STAU1 Das CRISPR-Aktivierungsplasmid (h) bietet einen gezielten, nicht-destruktiven Ansatz zur Hochregulierung der endogenen STAU1-Expression, ohne die zugrunde liegende DNA-Sequenz zu verändern.
STAU1 Das CRISPR-Aktivierungsplasmid (h) ist ein aus drei Plasmiden bestehendes synergistisches Aktivierungsmediator-System (SAM), das für eine hocheffiziente, ortsspezifische transkriptionelle Hochregulation des STAU1-Lokus in menschlichen Zelllinien entwickelt wurde. Das System basiert auf einem katalytisch inaktiven Cas9 (dCas9), das zwei inaktivierende Mutationen (D10A und N863A) trägt, welche die Nukleaseaktivität eliminieren, während die DNA-Bindung erhalten bleibt. Dieses dCas9 ist mit VP64, einem potenten Transkriptionsaktivator, fusioniert und wird zusammen mit einem Blasticidin-Resistenzgen zur Selektion koexprimiert. Das zweite Plasmid kodiert das MS2-p65-HSF1-Fusionsprotein, einen sekundären Aktivatorkomplex, der zusammen mit dCas9-VP64 wirkt, sowie ein Hygromycin-Resistenzgen. Das dritte Plasmid kodiert für eine zielspezifische 20-nt-sgRNA, die an zwei MS2-RNA-Aptamere fusioniert ist, welche den MS2-p65-HSF1-Komplex an die Aktivierungsstelle rekrutieren, begleitet von einem Puromycin-Resistenzgen. Die drei Plasmide werden im Massenverhältnis 1:1:1 verabreicht, um eine ausgewogene Expression aller Systemkomponenten zu gewährleisten.

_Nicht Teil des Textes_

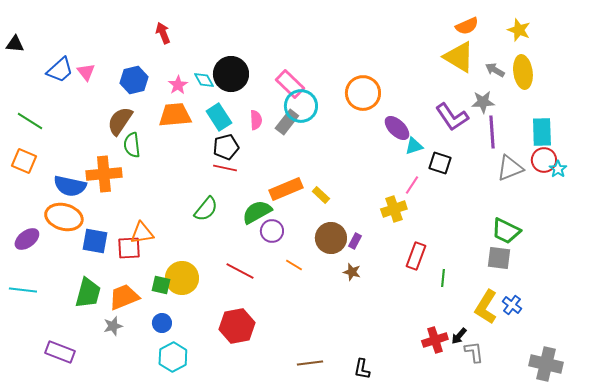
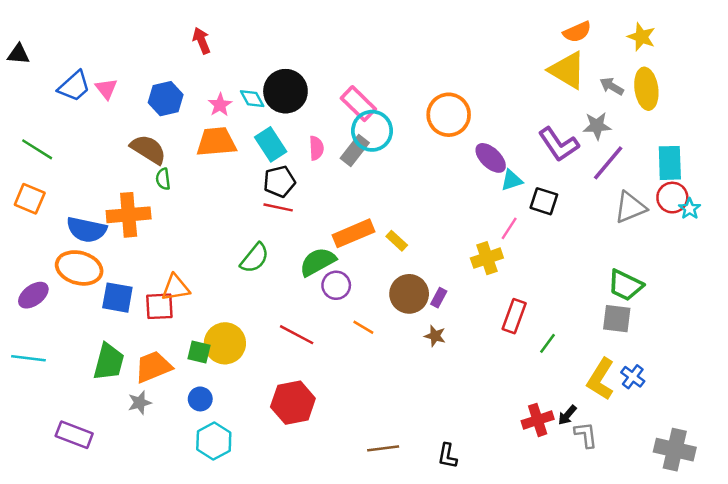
brown semicircle: (120, 121) -> (148, 149), turned 88
purple line: (492, 132) -> (608, 163), turned 44
green semicircle: (132, 145) -> (163, 179), size x0.7
green line: (443, 278) -> (548, 343), turned 30

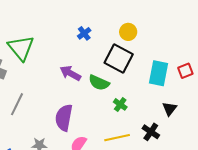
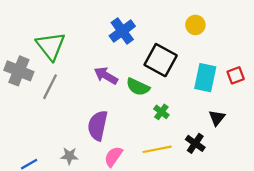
yellow circle: (128, 32) -> (195, 25), moved
blue cross: (84, 33) -> (122, 31), size x1.6
gray line: (17, 104) -> (50, 87), moved

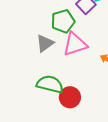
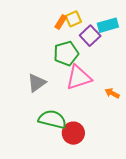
gray triangle: (45, 43) -> (37, 83), moved

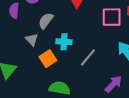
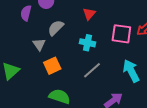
cyan cross: (64, 42) -> (87, 43), moved

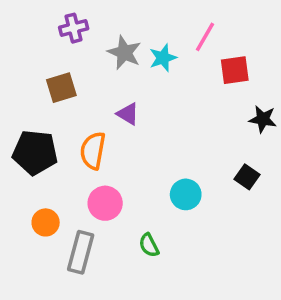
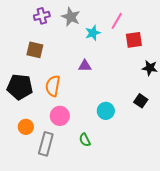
gray star: (124, 53) -> (71, 17), moved
brown square: (61, 88) -> (35, 50), turned 30
purple triangle: (128, 114) -> (85, 66), moved, turned -32

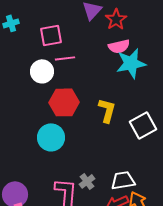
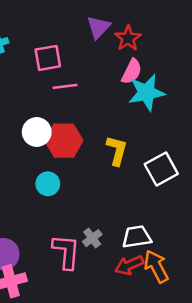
pink semicircle: (119, 46) -> (132, 72), turned -50
white circle: (42, 71) -> (37, 132), moved
cyan circle: (51, 137) -> (48, 184), size x0.7

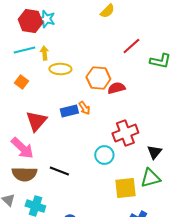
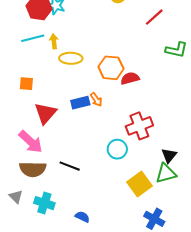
red line: (131, 46) -> (154, 17), moved
orange square: (21, 82) -> (26, 84), moved, turned -32
black triangle: (154, 152) -> (169, 155), moved
yellow square: (125, 188) -> (139, 184), turned -30

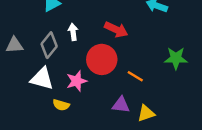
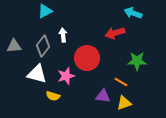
red arrow: (116, 30) -> (115, 33), moved, turned 138
green star: (176, 58) -> (137, 61), moved
orange line: (135, 76) -> (121, 82), moved

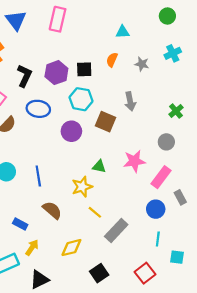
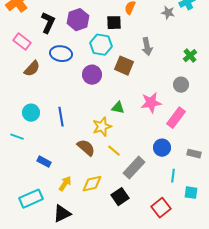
gray star: (142, 64) -> (168, 13), moved
black square: (84, 69) -> (114, 23), moved
gray rectangle: (180, 197) -> (194, 154), moved, turned -48
blue circle: (156, 209) -> (162, 148), moved
brown semicircle: (52, 210) -> (86, 148), moved
yellow arrow: (32, 248) -> (65, 184), moved
black square: (99, 273) -> (120, 197), moved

Nach der Assemblierung am Zielort bindet der SAM-Komplex etwa 200 bp stromaufwärts der STAU1-Transkriptionsstartstelle, wo VP64, p65 und HSF1 gemeinsam die Transkriptionsmaschinerie rekrutieren und die Hochregulation der endogenen STAU1-Expression vorantreiben. Im Gegensatz zu nukleaseaktivem Cas9 verursacht dCas9 keine Doppelstrangbrüche und verändert die genomische Sequenz nicht, wodurch der native STAU1-Locus erhalten bleibt und die Untersuchung von STAU1-abhängigen Transkriptionsreaktionen am endogenen Locus ermöglicht wird. Dies macht es zu einem wertvollen Werkzeug für Funktionsstudien, die Identifizierung von Zielgenen und die Modellierung der Wiederherstellung des STAU1-Signalwegs in Tumorzellen mit stillgelegtem oder reduziertem STAU1-Ausdruck.
Nur für Forschungszwecke. Nicht für diagnostische oder therapeutische Zwecke bestimmt.